Ruth’s hands also trembled.  She had been welcomed by a Jewish man in a Moabite land, but would she be welcome here?  
“Now Naomi had a relative of her husband’s, a worthy man of the clan of Elimelech, whose name was Boaz.  And Ruth the Moabite said to Naomi, ‘Let me go to the field and glean among the ears of grain after him in whose eyes I shall find favor’,” Ruth 2:1-2.  Ruth, a woman on whom Naomi’s aged livelihood would depend - a Moabitess by blood, not a Jew - would enter the arena of lawful Jewish expectation.  She was now a spiritual orphan, denouncing the gods of her homeland.

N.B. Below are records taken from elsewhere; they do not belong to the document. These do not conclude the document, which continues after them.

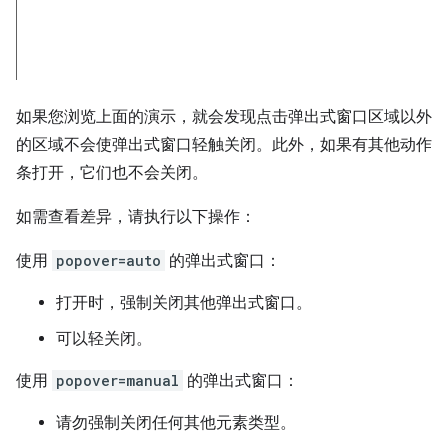
如果您浏览上面的演示，就会发现点击弹出式窗口区域以外
的区域不会使弹出式窗口轻触关闭。此外，如果有其他动作
条打开，它们也不会关闭。
如需查看差异，请执行以下操作：
使用
popover=auto
的弹出式窗口：
打开时，强制关闭其他弹出式窗口。
可以轻关闭。
使用
popover=manual
的弹出式窗口：
请勿强制关闭任何其他元素类型。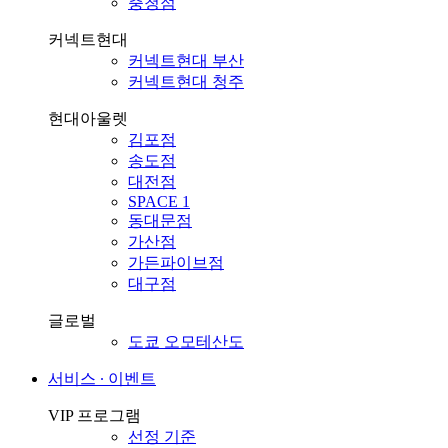
충청점
커넥트현대
커넥트현대 부산
커넥트현대 청주
현대아울렛
김포점
송도점
대전점
SPACE 1
동대문점
가산점
가든파이브점
대구점
글로벌
도쿄 오모테산도
서비스 ∙ 이벤트
VIP 프로그램
선정 기준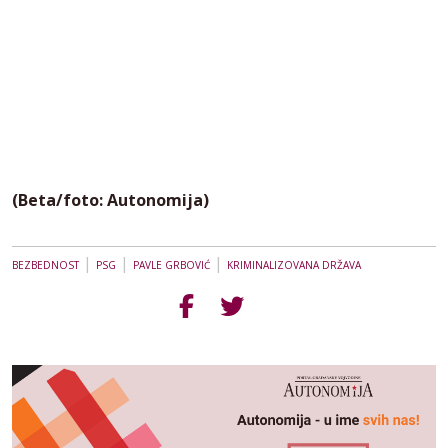
(Beta/foto: Autonomija)
|
|
|
BEZBEDNOST
PSG
PAVLE GRBOVIĆ
KRIMINALIZOVANA DRŽAVA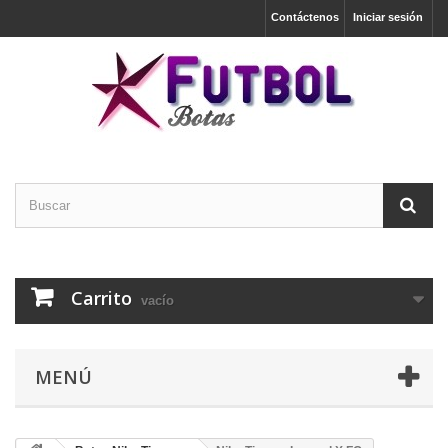
Contáctenos
Iniciar sesión
Carrito
vacío
MENÚ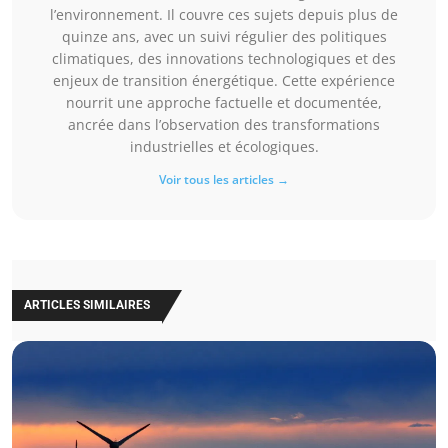
l’environnement. Il couvre ces sujets depuis plus de
quinze ans, avec un suivi régulier des politiques
climatiques, des innovations technologiques et des
enjeux de transition énergétique. Cette expérience
nourrit une approche factuelle et documentée,
ancrée dans l’observation des transformations
industrielles et écologiques.
Voir tous les articles →
ARTICLES SIMILAIRES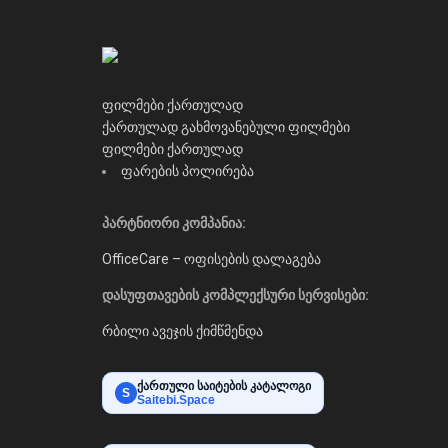
ფილმები ქართულად
ქართულად გახმოვანებული ფილმები
ფილმები ქართულად
ფარების პოლირება
პარტნიორი კომპანია:
OfficeCare – ოფისების დალაგება
დასუფთავების კომპლექსური სერვისები:
რბილი ავეჯის ქიმწმენდა
ქართული საიტების კატალოგი
S
Saitebi.Space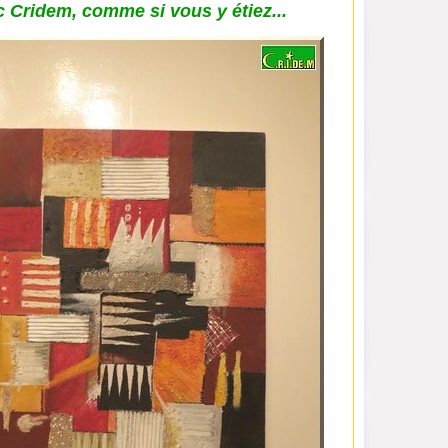
 Cridem, comme si vous y étiez...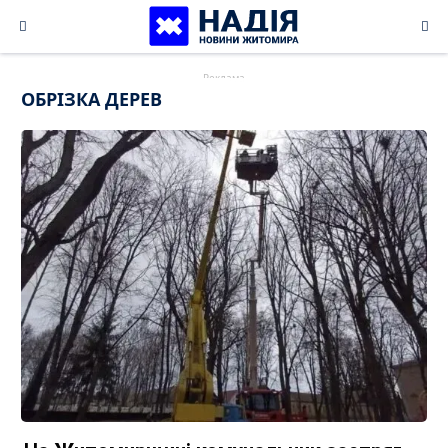
Skip
to
content
ОБРІЗКА ДЕРЕВ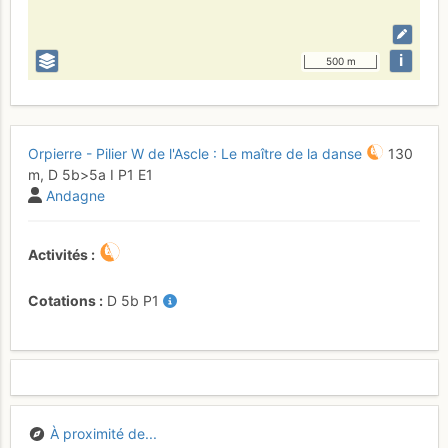
i
500 m
Orpierre - Pilier W de l'Ascle : Le maître de la danse
130
m,
D
5b
>5a
I
P1
E1
Andagne
Activités
Cotations
D
5b
P1
À proximité de...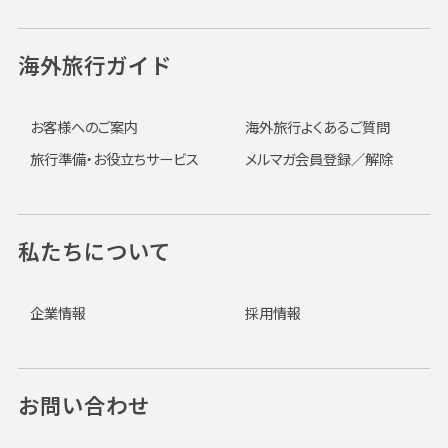
海外旅行ガイド
お客様へのご案内
海外旅行よくあるご質問
旅行準備・お役立ちサービス
メルマガ会員登録／解除
私たちについて
企業情報
採用情報
お問い合わせ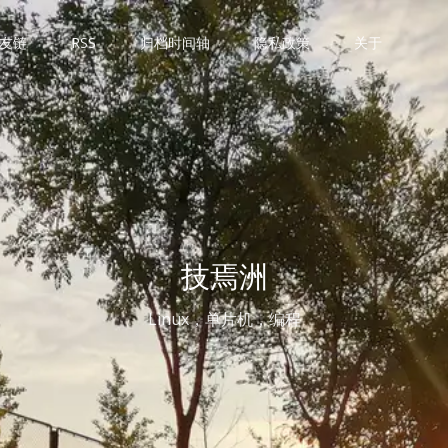
友链
RSS
归档时间轴
隐私政策
关于
技焉洲
Linux，单片机，编程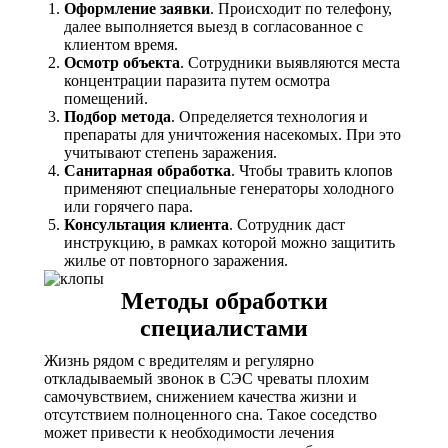
Оформление заявки
. Происходит по телефону,
далее выполняется выезд в согласованное с
клиентом время.
Осмотр объекта
. Сотрудники выявляются места
концентрации паразита путем осмотра
помещений.
Подбор метода
. Определяется технология и
препараты для уничтожения насекомых. При это
учитывают степень заражения.
Санитарная обработка
. Чтобы травить клопов
применяют специальные генераторы холодного
или горячего пара.
Консультация клиента
. Сотрудник даст
инструкцию, в рамках которой можно защитить
жилье от повторного заражения.
Методы обработки
специалистами
Жизнь рядом с вредителям и регулярно
откладываемый звонок в СЭС чреваты плохим
самочувствием, снижением качества жизни и
отсутствием полноценного сна. Такое соседство
может привести к необходимости лечения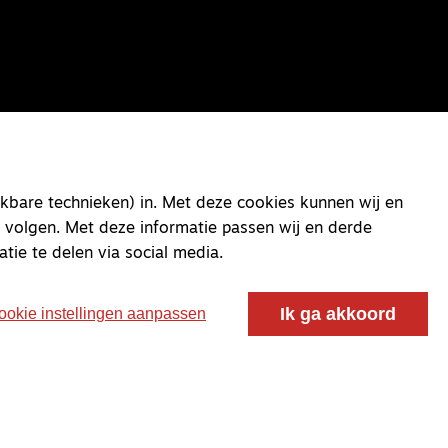
kbare technieken) in. Met deze cookies kunnen wij en
 volgen. Met deze informatie passen wij en derde
atie te delen via social media.
Ik ga akkoord
ookie instellingen aanpassen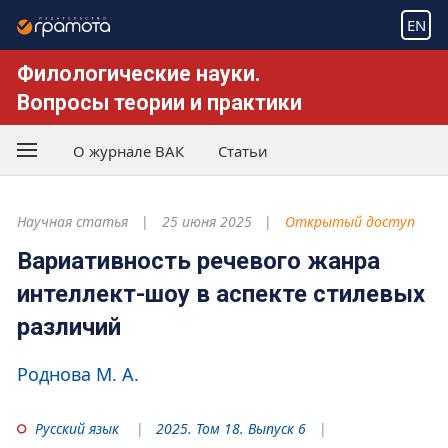
EN
Филологические науки.
Вопросы теории и практики
О журнале ВАК
Статьи
Научная статья
25 июня 2025
Открытый доступ
Вариативность речевого жанра
интеллект-шоу в аспекте стилевых
различий
Роднова М. А.
Русский язык
2025. Том 18. Выпуск 6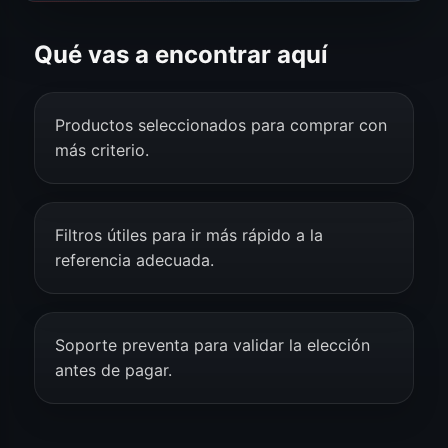
Qué vas a encontrar aquí
Productos seleccionados para comprar con
más criterio.
Filtros útiles para ir más rápido a la
referencia adecuada.
Soporte preventa para validar la elección
antes de pagar.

She was now a familial widow having buried her Jewish husband in that personally rejected homeland.  And she was certainly a foreigner who would never have a homeland, unless this Jewish people chose to heed the words of Yahweh and bring her home. 
“Thus says the Lord: do justice and righteousness, and deliver from the hand of the oppressor him who has been robbed.  And do no wrong or violence to the resident alien, the fatherless and the widow…” Jeremiah 22:3.  “Thus says the Lord of hosts, Render true judgments, show kindness and mercy to one another, do not oppress the widow, the fatherless, the sojourner, or the poor…” Zechariah 7:9-10.  The just restoration of Ruth and Naomi, their very physical, emotional and generational life, lay in the contrite heart of a possible Goel.  Would it be so?
In this story, like any other, everyone has the opportunity to bear crosses…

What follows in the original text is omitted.